SDC NASH - Outage - 02/10/2026 1249MST
SDC NASH is currently experiencing issues on a primary cluster edge. Presently we are investigating this matter in real-time. The issue appears to have started and collapsed 36 minutes and counting.
1254MST - Edge service are.running but the cluster PVE step service has collapsed causing disruption in several vms and services.
1258MST - Techs on the cloud team and the datacenter locally are woeking on this matter.
1353MST - Techs have restored cluster agent in PVE1 and PVE3. Working on restore of PVE2. All hypers are accounted but not processing. ETA 1h hour
1356MST - All VM restored. Review of logs.
*Secondary error was located in cluster 2. Cld111 in the failure of pveclus services, this forced a reboot. We are working to identify why this cascade occured and which cluster base caused it.
1440MST - Monitor log review and node collapse from edge in review. Engineering is also involved in the HA/FENCE review.
1542MST - PM Consulting service has been engaged. All services restored. We expect some edge outages to occur as the services that caused the cascading are diagnosed. We will be breaking this node/cluster down to inspect.
1617MST - Techs have found that cluster 3 node cld 112 has been ruled out as a contributor to the cascade. All members in cld112 are marked safe. We will be moving all work loads to this cluster.
1909MST - Techs working on cluster 2 for integration back with cluster 1. Awaiting update from PM Consulting.
11FEB2026
0623MST - PMX work commence on secondary node members in a new container. BSOD avoidance.
0808MST - PMX notification of continued edge warning.
0831 - PMX notification. Techs re-engaging ticket as outage.
0841 - Techs are engaged with local techs and with pmx directly. Interface plan being implemented.

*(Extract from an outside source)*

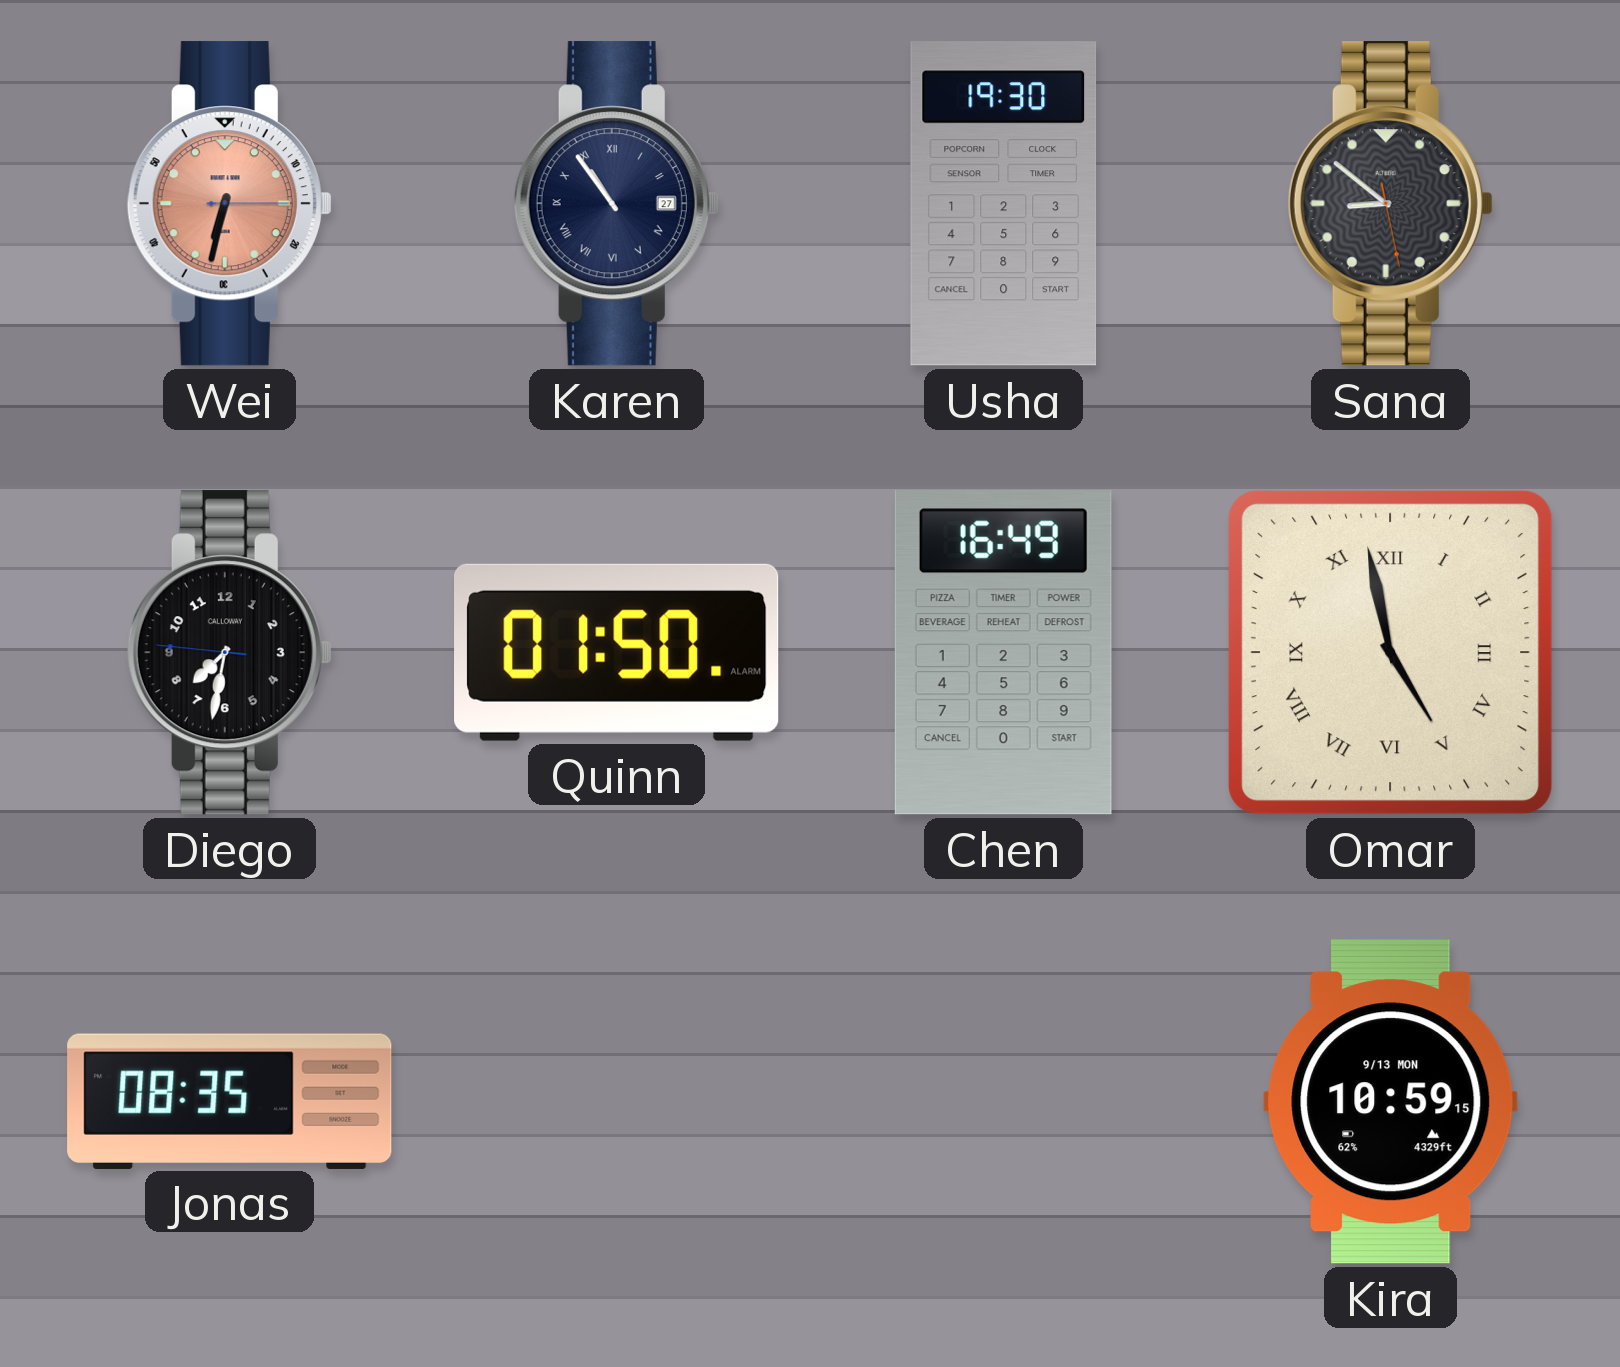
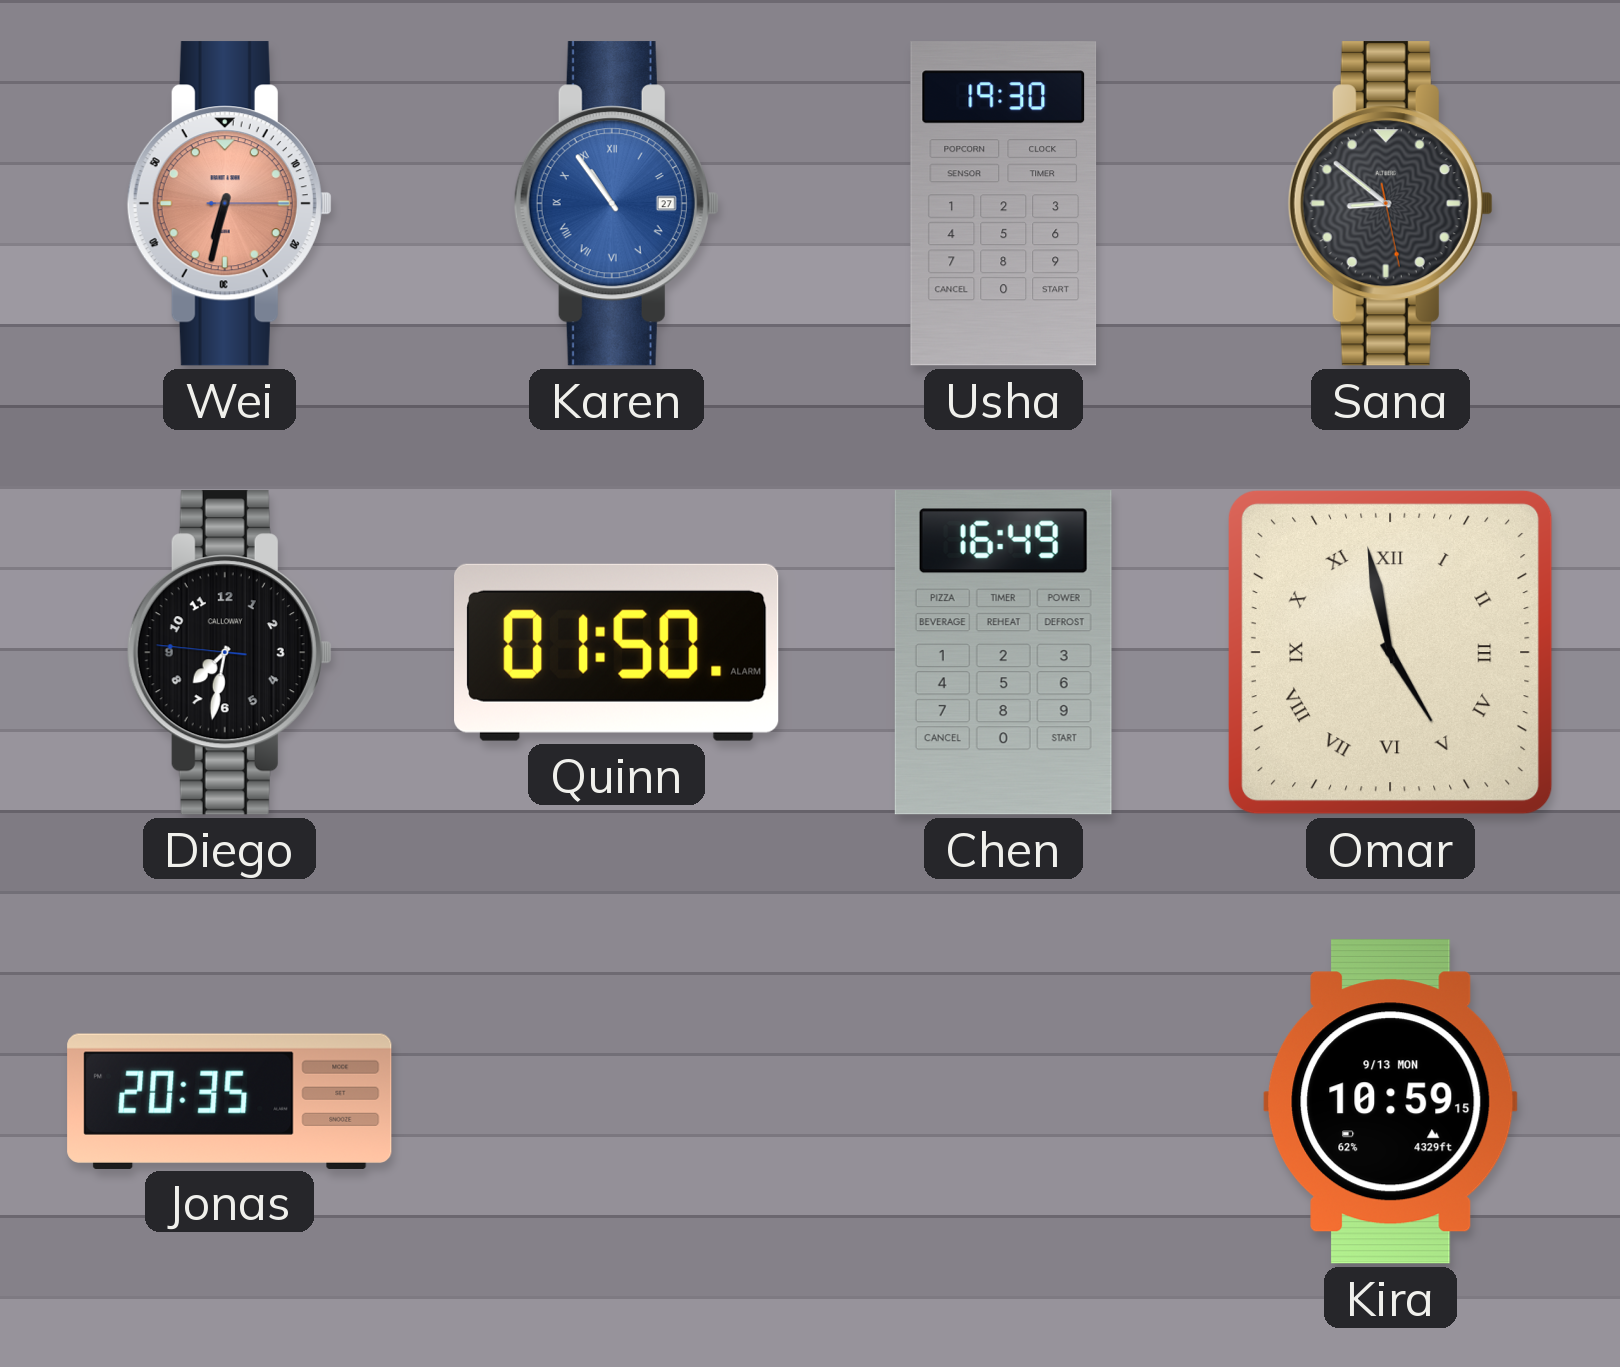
Karen dial: navy -> blue
Jonas: 08:35 -> 20:35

0849 - Emergency reboot of nodes edge is occuring. ETA is 15min.
0855 - emergency clustering being powered on. Getting ready to load shift in the DC.
0917 - Load balancer and edge reboot successful.
0933 - Techs are working on the vm power on while automation powers vms up.
0946 - Total power down of all PMX cluster. Working through cold recovery.
1000 - The estimate time for full power recover is 30 minutes. We are performing an entire cold reboot of the entire stack for PMX in SDC NASH. Please be patient. We understand how critical your work loads are and we are keeping this in mind as we quickly work through this cycle.
1029 - Prepping hot clusters for addition into space now. ETA 15m.
1107 - members added to take over hot load. Working through the HA properties presently. Hot testing.
1132 - No ETA presently on recover all DATA and SAN storage safe and secure. Hyper in all 3 clusters are tracking issue. All techs working on this issue.
1137 - All senior management and techs have been involved. Making team effort to recover faulter clusters. Issue appears to be the AI manager.
1325MST - Emergency recover has been initiated and abandoning present cluster state. ETA is 4hours.
1427MST - Full recovery initiated. No ETA presented.